__WHAT NEEDS TO BE DONE__: Go through the data underneath and copy every line exactly.

[AVAILABLE DATA Boundary: Start]

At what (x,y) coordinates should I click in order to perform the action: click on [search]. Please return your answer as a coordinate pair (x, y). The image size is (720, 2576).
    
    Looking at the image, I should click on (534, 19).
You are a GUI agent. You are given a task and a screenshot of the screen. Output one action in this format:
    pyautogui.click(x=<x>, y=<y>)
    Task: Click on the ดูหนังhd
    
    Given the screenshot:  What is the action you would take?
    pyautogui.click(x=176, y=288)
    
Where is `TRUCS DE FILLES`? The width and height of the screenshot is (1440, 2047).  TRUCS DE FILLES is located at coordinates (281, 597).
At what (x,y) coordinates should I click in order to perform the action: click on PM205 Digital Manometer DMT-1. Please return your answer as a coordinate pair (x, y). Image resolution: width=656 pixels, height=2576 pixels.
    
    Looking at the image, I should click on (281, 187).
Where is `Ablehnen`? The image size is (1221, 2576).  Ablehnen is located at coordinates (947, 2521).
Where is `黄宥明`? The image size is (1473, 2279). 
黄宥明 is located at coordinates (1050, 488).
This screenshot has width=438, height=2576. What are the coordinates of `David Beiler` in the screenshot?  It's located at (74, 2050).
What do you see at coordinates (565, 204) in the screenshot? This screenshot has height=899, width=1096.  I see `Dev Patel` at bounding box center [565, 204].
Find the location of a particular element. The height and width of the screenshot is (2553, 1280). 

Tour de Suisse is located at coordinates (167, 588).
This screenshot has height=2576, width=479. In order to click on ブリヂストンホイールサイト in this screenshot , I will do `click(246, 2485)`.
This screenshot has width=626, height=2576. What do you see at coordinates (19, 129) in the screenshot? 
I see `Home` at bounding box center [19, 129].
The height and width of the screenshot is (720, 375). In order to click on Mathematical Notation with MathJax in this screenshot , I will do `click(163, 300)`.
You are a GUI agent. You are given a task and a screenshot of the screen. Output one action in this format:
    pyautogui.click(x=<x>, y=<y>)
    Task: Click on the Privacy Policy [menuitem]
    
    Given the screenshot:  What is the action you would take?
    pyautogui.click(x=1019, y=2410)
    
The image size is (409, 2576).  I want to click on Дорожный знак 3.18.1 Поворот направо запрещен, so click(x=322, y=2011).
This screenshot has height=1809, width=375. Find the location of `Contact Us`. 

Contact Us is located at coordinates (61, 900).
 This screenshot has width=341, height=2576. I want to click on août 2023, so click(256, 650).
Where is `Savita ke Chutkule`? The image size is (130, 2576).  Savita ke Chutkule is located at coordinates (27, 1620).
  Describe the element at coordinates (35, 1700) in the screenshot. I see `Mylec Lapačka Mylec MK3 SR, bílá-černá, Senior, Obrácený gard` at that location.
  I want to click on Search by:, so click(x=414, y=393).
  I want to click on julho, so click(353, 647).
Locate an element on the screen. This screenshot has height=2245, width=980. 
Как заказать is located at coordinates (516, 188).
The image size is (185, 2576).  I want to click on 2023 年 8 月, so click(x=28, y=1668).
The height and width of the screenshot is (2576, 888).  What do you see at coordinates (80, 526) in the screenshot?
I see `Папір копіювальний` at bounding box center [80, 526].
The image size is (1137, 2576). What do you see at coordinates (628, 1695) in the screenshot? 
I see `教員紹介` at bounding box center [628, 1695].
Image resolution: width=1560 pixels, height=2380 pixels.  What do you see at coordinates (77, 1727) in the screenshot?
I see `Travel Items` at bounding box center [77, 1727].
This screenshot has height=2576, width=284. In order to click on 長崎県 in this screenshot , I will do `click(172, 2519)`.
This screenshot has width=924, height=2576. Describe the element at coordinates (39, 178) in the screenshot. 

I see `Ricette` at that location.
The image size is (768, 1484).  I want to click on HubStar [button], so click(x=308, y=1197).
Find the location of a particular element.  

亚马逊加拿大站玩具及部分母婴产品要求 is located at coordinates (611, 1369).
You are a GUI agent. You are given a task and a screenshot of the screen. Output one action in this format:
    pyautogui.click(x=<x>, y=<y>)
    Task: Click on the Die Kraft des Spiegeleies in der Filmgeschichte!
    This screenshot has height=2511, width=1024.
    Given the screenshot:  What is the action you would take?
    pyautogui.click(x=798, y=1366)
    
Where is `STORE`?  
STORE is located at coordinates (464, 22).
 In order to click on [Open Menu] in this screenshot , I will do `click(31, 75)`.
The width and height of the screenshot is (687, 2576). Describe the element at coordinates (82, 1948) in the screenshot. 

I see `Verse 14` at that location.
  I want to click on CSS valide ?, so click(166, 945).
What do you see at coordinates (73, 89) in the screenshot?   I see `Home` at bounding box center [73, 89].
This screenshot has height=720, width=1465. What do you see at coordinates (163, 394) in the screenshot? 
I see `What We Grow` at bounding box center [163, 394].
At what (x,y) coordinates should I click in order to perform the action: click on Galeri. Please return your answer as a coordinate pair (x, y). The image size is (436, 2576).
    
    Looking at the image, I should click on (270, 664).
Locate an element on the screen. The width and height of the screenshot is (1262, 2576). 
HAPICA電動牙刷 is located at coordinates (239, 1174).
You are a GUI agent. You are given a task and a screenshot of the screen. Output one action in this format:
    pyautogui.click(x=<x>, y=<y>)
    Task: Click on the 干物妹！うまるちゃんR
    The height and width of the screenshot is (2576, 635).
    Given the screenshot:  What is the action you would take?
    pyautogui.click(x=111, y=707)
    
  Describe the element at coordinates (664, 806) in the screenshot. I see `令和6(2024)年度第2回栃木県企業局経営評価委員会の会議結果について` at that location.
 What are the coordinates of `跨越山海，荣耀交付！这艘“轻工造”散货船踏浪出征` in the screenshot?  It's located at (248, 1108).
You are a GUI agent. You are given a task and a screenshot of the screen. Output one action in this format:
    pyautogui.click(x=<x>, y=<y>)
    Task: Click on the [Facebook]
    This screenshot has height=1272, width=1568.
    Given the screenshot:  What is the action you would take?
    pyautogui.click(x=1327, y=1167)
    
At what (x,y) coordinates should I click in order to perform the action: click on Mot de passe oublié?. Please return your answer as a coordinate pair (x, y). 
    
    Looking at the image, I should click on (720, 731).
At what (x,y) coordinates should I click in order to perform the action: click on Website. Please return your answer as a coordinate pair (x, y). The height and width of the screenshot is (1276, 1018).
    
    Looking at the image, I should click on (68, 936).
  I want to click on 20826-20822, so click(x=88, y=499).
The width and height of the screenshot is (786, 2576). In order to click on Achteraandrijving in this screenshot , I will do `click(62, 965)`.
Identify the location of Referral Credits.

[AVAILABLE DATA Boundary: End]

__PROBLEM SOLUTION__:
At what (x,y) coordinates should I click in order to perform the action: click on [search]. Please return your answer as a coordinate pair (x, y). The image size is (720, 2576).
    
    Looking at the image, I should click on (534, 19).
You are a GUI agent. You are given a task and a screenshot of the screen. Output one action in this format:
    pyautogui.click(x=<x>, y=<y>)
    Task: Click on the ดูหนังhd
    
    Given the screenshot:  What is the action you would take?
    pyautogui.click(x=176, y=288)
    
Where is `TRUCS DE FILLES`? The width and height of the screenshot is (1440, 2047).  TRUCS DE FILLES is located at coordinates (281, 597).
At what (x,y) coordinates should I click in order to perform the action: click on PM205 Digital Manometer DMT-1. Please return your answer as a coordinate pair (x, y). Image resolution: width=656 pixels, height=2576 pixels.
    
    Looking at the image, I should click on (281, 187).
Where is `Ablehnen`? The image size is (1221, 2576).  Ablehnen is located at coordinates (947, 2521).
Where is `黄宥明`? The image size is (1473, 2279). 
黄宥明 is located at coordinates (1050, 488).
This screenshot has width=438, height=2576. What are the coordinates of `David Beiler` in the screenshot?  It's located at (74, 2050).
What do you see at coordinates (565, 204) in the screenshot? This screenshot has height=899, width=1096.  I see `Dev Patel` at bounding box center [565, 204].
Find the location of a particular element. The height and width of the screenshot is (2553, 1280). 

Tour de Suisse is located at coordinates (167, 588).
This screenshot has height=2576, width=479. In order to click on ブリヂストンホイールサイト in this screenshot , I will do `click(246, 2485)`.
This screenshot has width=626, height=2576. What do you see at coordinates (19, 129) in the screenshot? 
I see `Home` at bounding box center [19, 129].
The height and width of the screenshot is (720, 375). In order to click on Mathematical Notation with MathJax in this screenshot , I will do `click(163, 300)`.
You are a GUI agent. You are given a task and a screenshot of the screen. Output one action in this format:
    pyautogui.click(x=<x>, y=<y>)
    Task: Click on the Privacy Policy [menuitem]
    
    Given the screenshot:  What is the action you would take?
    pyautogui.click(x=1019, y=2410)
    
The image size is (409, 2576).  I want to click on Дорожный знак 3.18.1 Поворот направо запрещен, so click(x=322, y=2011).
This screenshot has height=1809, width=375. Find the location of `Contact Us`. 

Contact Us is located at coordinates (61, 900).
 This screenshot has width=341, height=2576. I want to click on août 2023, so click(256, 650).
Where is `Savita ke Chutkule`? The image size is (130, 2576).  Savita ke Chutkule is located at coordinates (27, 1620).
  Describe the element at coordinates (35, 1700) in the screenshot. I see `Mylec Lapačka Mylec MK3 SR, bílá-černá, Senior, Obrácený gard` at that location.
  I want to click on Search by:, so click(x=414, y=393).
  I want to click on julho, so click(353, 647).
Locate an element on the screen. This screenshot has height=2245, width=980. 
Как заказать is located at coordinates (516, 188).
The image size is (185, 2576).  I want to click on 2023 年 8 月, so click(x=28, y=1668).
The height and width of the screenshot is (2576, 888).  What do you see at coordinates (80, 526) in the screenshot?
I see `Папір копіювальний` at bounding box center [80, 526].
The image size is (1137, 2576). What do you see at coordinates (628, 1695) in the screenshot? 
I see `教員紹介` at bounding box center [628, 1695].
Image resolution: width=1560 pixels, height=2380 pixels.  What do you see at coordinates (77, 1727) in the screenshot?
I see `Travel Items` at bounding box center [77, 1727].
This screenshot has height=2576, width=284. In order to click on 長崎県 in this screenshot , I will do `click(172, 2519)`.
This screenshot has width=924, height=2576. Describe the element at coordinates (39, 178) in the screenshot. 

I see `Ricette` at that location.
The image size is (768, 1484).  I want to click on HubStar [button], so click(x=308, y=1197).
Find the location of a particular element.  

亚马逊加拿大站玩具及部分母婴产品要求 is located at coordinates (611, 1369).
You are a GUI agent. You are given a task and a screenshot of the screen. Output one action in this format:
    pyautogui.click(x=<x>, y=<y>)
    Task: Click on the Die Kraft des Spiegeleies in der Filmgeschichte!
    This screenshot has height=2511, width=1024.
    Given the screenshot:  What is the action you would take?
    pyautogui.click(x=798, y=1366)
    
Where is `STORE`?  
STORE is located at coordinates (464, 22).
 In order to click on [Open Menu] in this screenshot , I will do `click(31, 75)`.
The width and height of the screenshot is (687, 2576). Describe the element at coordinates (82, 1948) in the screenshot. 

I see `Verse 14` at that location.
  I want to click on CSS valide ?, so click(166, 945).
What do you see at coordinates (73, 89) in the screenshot?   I see `Home` at bounding box center [73, 89].
This screenshot has height=720, width=1465. What do you see at coordinates (163, 394) in the screenshot? 
I see `What We Grow` at bounding box center [163, 394].
At what (x,y) coordinates should I click in order to perform the action: click on Galeri. Please return your answer as a coordinate pair (x, y). The image size is (436, 2576).
    
    Looking at the image, I should click on (270, 664).
Locate an element on the screen. The width and height of the screenshot is (1262, 2576). 
HAPICA電動牙刷 is located at coordinates (239, 1174).
You are a GUI agent. You are given a task and a screenshot of the screen. Output one action in this format:
    pyautogui.click(x=<x>, y=<y>)
    Task: Click on the 干物妹！うまるちゃんR
    The height and width of the screenshot is (2576, 635).
    Given the screenshot:  What is the action you would take?
    pyautogui.click(x=111, y=707)
    
  Describe the element at coordinates (664, 806) in the screenshot. I see `令和6(2024)年度第2回栃木県企業局経営評価委員会の会議結果について` at that location.
 What are the coordinates of `跨越山海，荣耀交付！这艘“轻工造”散货船踏浪出征` in the screenshot?  It's located at (248, 1108).
You are a GUI agent. You are given a task and a screenshot of the screen. Output one action in this format:
    pyautogui.click(x=<x>, y=<y>)
    Task: Click on the [Facebook]
    This screenshot has height=1272, width=1568.
    Given the screenshot:  What is the action you would take?
    pyautogui.click(x=1327, y=1167)
    
At what (x,y) coordinates should I click in order to perform the action: click on Mot de passe oublié?. Please return your answer as a coordinate pair (x, y). 
    
    Looking at the image, I should click on (720, 731).
At what (x,y) coordinates should I click in order to perform the action: click on Website. Please return your answer as a coordinate pair (x, y). The height and width of the screenshot is (1276, 1018).
    
    Looking at the image, I should click on (68, 936).
  I want to click on 20826-20822, so click(x=88, y=499).
The width and height of the screenshot is (786, 2576). In order to click on Achteraandrijving in this screenshot , I will do `click(62, 965)`.
Identify the location of Referral Credits.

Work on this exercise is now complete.